La sorcière avait déjà combattu deux de ces treize premiers démons et tous deux avaient été de redoutables adversaires. Grâce à Dolos, elle avait appris que deux d'entre eux étaient décédés et un avait disparu, mais tous les autres avaient dû désormais retrouver leur mère. La guerre s'annonçait désastreuse.

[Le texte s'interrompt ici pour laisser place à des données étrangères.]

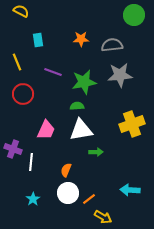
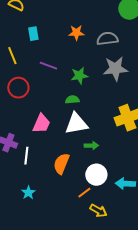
green star: (84, 82) -> (79, 76), size x0.7
orange semicircle: (66, 170) -> (61, 164), size x1.5
white circle: (68, 193) -> (96, 175), moved

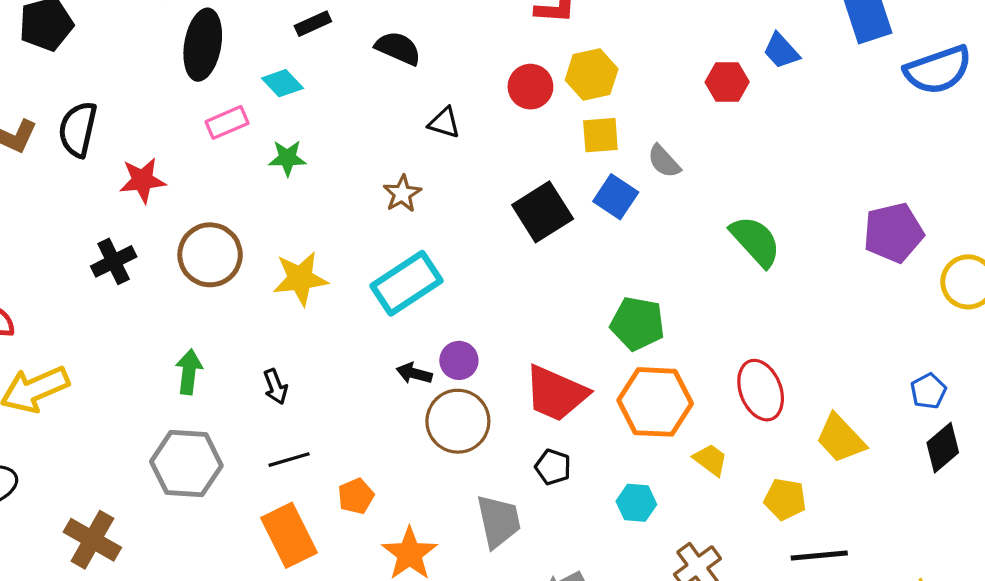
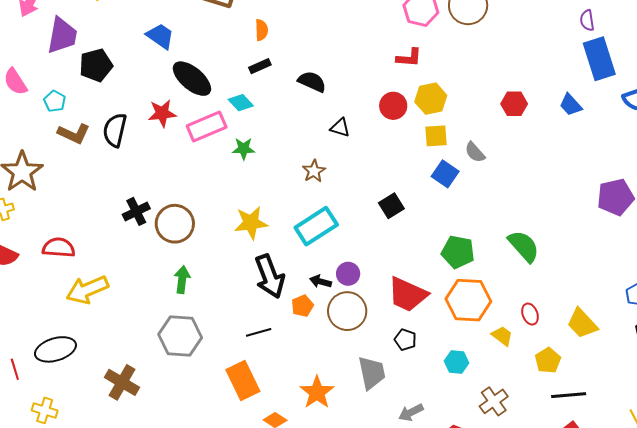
black ellipse: (203, 45) -> (192, 79), turned -60
blue trapezoid: (781, 51) -> (571, 105), moved
pink rectangle: (227, 122) -> (207, 127), size x1.5
red star: (142, 180) -> (162, 113), moved
black square: (543, 212) -> (391, 206), moved, size x0.7
green semicircle: (755, 241) -> (524, 246), moved
brown circle: (210, 255) -> (175, 224), moved
black arrow: (275, 387) -> (270, 276), moved, size x2.0
red ellipse: (761, 390) -> (530, 314), moved, size x0.6
black line: (289, 460) -> (259, 332), moved
orange pentagon: (356, 496) -> (302, 306), moved
yellow pentagon: (785, 499) -> (548, 360), turned 30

— Toujours rien, soupira Luba, refermant Le Savoir n'est Rien sans la Connaissances des Déesses, un ouvrage qui n'arrêtait pas de modifier sa couleur.

— Hum, se contenta de répondre Helja, les yeux rivés sur le dessin qui prenait vie devant elle.

— Helja, peut-on parler de ce que je t'ai raconté la nuit dernière ?

— Je pense que nous avons quelque chose de plus important à faire non ? rétorqua-t-elle, saisissant un parchemin de la taille d'un ogre. Et puis, tout a été dit. Tu voulais nous tuer, mais tu as finalement changé d'avis. Laisse-moi simplement le temps de digérer ça.

La métamorphe s'approcha et essaya d'attraper la main de son amante, mais elle la repoussa. Aussi, la voix tremblante, elle lui avoua :

— Tu ne peux pas savoir à quel point je regrette. Jamais je n'aurais pu vous faire du mal, jamais. Toi et Charlie, vous êtes tout pour moi.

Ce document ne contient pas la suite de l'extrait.